For a long time I put off doing things or going places because I had no one to go with. And one of the best decisions I made was to do it anyway. Go see that movie. Go eat in the fancy restaurant. Go take that road trip. I’m so glad I’ve learned to travel on my own, because otherwise, I’d miss out on doing things while waiting to make friends who will join me.
Today’s Gospel reading talks about how the disciples are to
go about their work of spreading the Gospel. They are sent out in pairs. It’s a
practice that still holds true as good advice. It keeps missionaries safer as
they travel and spiritually more accountable—less likely to be influenced by
worldly influences and stay and less likely to build up a cult of personality.
It’s better to go together.
But as I sat there alone in the pew, I thought of us that do
go it alone: without spouse or friend or mentor or spiritual director. I’ve
struggled so long with a lack of community and spiritual connection. Years of
failing to get spiritual direction, years of trying to form a community of
friends who share the faith, years of pouring out of an empty vessel. I know it’s
better to go together, but what happens when you have no one to walk with?

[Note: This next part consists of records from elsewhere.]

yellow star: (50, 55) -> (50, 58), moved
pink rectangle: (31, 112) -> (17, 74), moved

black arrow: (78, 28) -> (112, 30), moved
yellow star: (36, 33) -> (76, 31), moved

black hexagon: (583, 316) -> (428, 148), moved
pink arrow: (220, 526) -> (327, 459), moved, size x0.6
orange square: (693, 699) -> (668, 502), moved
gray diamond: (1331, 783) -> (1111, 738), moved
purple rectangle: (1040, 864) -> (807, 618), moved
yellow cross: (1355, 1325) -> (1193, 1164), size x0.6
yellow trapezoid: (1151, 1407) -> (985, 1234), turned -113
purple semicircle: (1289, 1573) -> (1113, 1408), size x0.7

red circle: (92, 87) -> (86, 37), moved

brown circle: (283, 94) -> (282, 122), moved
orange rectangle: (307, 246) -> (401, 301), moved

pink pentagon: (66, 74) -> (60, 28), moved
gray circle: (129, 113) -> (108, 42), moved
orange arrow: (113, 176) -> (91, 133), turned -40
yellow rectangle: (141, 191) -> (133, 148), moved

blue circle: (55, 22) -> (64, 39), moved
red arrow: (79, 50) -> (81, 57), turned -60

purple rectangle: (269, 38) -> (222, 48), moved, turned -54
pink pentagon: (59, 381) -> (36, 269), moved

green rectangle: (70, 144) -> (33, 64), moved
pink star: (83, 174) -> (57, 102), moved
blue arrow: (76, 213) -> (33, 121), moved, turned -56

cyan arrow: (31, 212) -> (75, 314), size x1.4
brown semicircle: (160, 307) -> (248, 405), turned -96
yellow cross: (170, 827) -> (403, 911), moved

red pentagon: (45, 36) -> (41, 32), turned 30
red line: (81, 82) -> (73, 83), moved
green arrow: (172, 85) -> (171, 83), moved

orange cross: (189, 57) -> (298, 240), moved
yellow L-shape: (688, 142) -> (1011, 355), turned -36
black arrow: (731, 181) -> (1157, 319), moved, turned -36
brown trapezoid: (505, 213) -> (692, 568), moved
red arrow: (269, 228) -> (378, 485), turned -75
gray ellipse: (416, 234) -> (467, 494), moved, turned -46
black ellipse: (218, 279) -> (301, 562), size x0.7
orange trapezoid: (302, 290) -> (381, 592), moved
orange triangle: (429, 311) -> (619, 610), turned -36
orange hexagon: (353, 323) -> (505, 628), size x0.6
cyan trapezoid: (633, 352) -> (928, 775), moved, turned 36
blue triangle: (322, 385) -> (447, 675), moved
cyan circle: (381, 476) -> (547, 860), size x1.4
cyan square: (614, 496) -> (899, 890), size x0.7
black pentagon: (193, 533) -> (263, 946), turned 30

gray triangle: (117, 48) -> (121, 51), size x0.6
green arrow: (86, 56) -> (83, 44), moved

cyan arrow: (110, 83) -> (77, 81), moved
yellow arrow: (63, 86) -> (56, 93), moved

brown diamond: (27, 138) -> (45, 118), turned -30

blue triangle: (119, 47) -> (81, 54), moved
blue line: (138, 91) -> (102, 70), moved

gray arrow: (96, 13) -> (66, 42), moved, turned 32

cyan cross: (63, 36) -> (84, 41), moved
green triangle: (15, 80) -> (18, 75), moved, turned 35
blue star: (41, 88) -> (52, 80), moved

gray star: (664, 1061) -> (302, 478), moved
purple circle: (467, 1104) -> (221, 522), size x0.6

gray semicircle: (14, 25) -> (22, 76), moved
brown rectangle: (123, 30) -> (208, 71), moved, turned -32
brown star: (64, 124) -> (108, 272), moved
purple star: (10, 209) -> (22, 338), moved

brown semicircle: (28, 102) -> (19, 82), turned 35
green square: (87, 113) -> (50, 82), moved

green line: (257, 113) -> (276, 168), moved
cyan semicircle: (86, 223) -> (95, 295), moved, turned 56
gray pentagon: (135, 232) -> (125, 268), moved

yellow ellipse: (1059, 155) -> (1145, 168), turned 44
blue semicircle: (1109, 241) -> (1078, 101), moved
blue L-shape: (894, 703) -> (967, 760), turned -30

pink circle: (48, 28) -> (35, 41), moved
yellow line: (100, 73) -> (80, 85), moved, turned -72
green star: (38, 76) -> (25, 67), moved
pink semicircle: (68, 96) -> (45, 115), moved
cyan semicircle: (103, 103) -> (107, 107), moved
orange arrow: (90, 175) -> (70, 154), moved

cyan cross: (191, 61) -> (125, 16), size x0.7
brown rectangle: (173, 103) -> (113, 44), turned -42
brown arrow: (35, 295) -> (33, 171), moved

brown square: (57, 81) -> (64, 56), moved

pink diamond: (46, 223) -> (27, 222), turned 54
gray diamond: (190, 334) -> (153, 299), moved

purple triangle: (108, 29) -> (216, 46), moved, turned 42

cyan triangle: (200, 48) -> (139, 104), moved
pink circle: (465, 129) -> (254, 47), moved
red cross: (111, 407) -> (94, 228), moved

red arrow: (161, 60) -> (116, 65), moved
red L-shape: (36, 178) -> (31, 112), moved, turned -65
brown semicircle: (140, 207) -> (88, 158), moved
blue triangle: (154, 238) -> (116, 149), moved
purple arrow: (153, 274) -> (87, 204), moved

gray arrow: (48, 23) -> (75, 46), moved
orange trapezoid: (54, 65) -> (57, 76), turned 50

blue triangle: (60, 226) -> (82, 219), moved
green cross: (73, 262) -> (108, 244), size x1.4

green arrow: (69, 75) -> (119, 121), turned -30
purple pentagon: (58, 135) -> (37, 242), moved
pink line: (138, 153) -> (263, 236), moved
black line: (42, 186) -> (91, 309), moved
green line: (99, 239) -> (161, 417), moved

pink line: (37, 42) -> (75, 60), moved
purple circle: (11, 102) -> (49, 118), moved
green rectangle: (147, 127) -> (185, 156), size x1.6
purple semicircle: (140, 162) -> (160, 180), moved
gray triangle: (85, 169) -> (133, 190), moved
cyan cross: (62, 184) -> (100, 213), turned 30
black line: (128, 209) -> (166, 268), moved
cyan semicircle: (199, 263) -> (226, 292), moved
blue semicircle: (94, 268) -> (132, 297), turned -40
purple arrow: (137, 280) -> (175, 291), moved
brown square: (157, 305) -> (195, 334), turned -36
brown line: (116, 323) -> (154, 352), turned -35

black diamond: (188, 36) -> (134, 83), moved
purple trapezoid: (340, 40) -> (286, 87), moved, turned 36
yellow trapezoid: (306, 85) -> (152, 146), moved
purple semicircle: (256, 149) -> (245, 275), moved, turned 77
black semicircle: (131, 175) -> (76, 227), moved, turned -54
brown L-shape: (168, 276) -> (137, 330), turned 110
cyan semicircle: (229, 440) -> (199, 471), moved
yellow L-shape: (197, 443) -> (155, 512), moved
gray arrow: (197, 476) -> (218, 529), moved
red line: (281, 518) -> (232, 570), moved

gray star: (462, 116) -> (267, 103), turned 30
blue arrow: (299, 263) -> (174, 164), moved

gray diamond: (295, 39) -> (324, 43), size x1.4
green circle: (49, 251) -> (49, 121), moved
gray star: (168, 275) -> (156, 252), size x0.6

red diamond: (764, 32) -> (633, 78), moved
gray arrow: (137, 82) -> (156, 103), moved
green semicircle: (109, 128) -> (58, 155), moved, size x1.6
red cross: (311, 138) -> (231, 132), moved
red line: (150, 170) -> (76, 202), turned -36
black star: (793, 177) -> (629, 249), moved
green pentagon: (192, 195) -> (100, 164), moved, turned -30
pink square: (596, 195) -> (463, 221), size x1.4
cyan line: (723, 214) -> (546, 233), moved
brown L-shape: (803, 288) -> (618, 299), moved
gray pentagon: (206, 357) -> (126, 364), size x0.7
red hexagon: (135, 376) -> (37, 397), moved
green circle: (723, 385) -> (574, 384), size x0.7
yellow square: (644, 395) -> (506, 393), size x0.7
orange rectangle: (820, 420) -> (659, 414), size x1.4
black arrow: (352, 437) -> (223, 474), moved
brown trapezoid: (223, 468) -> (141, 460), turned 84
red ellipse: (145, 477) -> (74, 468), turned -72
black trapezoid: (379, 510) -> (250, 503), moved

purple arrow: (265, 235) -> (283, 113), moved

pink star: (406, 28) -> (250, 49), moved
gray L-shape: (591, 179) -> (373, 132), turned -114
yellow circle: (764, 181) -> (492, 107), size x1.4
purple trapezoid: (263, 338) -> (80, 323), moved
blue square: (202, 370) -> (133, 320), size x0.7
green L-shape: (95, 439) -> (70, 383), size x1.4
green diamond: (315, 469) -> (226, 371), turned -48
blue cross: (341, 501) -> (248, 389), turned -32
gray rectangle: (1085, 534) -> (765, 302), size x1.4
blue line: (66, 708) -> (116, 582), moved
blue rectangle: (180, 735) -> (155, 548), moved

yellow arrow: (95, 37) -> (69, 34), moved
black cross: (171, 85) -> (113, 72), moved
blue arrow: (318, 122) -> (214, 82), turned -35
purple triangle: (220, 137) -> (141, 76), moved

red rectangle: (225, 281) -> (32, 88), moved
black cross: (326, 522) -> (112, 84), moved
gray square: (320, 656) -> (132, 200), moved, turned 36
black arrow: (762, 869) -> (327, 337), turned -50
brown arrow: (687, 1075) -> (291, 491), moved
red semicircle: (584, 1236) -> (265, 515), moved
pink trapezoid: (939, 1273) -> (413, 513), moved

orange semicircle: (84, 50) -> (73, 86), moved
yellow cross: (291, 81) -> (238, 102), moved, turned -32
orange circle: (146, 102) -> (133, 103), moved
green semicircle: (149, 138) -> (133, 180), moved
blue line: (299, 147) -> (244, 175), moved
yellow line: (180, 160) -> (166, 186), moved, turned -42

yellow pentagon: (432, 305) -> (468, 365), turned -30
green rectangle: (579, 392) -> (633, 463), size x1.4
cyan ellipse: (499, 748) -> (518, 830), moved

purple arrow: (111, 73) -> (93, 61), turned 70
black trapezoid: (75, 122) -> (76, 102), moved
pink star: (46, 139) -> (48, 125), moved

A benefit of the lockdown in 2020 was stepping away from parish
life and not struggling to make it work for me. I’ve dived back in, and I’m
still going, going, going, trying to make connections. But they don’t come. I
can’t recall the last time I was invited instead of doing the inviting. It’s
been a long time, and the person has since moved away, since someone last asked
how I was doing spiritually. I don’t have that partner for accountability, and
it can be freeing, but lonely. There is no one to celebrate with or mourn with
or just pass the days with.
The messages are always about the importance of community
and how we can’t do it alone, but they never address how to find a
partner disciple and how to build connections. For those of us who seemingly
don’t fit in easily, belonging is a lot of hard work, sunk costs, and unseen
pain.
And not only is it lonely, but I’m also part of the problem,
making someone else feel lonely and rejected. We solo spiritual travelers are sitting
in the same nave and not seeing one another. I wondered who else was sitting
there this morning feeling like a failure because they have no one to mission
with. Who else is faithfully going alone because surely going alone is better than
not going at all?
You get discouraged. You get burnt out. You get frustrated
and jealous. But you keep trying. Because we are told not to go alone. And if
you are eventually blessed with someone to walk with, you appreciate it more
than others ever will. Until then, I can only find solace in that others are on
this journey, even if I can’t see them, and that there are saints who do see me
and prayerfully supporting me, and that Jesus walked a very lonely path as
well. Do you think anyone ever asked him how his spiritual life was doing? Did
anyone ever try to pour into him? Or was it always him pouring, him always
ministering, him always giving—though he does have the benefit of pouring from
an ever-overflowing jar.
In travelling alone, perhaps I am in more danger. But I get
to go places I wouldn’t otherwise go. And maybe that is necessary. Maybe the
lonesome valley is it’s own mission destination.